◆ **Input**
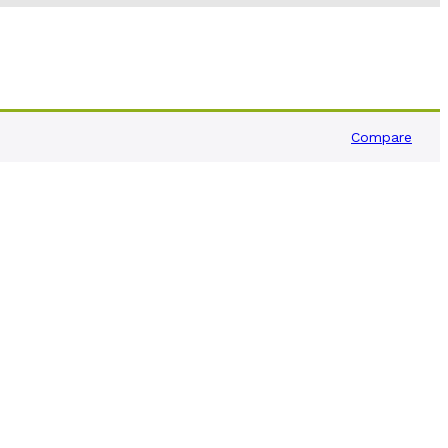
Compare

==

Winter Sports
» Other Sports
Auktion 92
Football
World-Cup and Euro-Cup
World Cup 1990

◆ **What to produce**
The expected answer is only a number: the count of lines in this listing that contain the string "World".

◆ **Task result**
2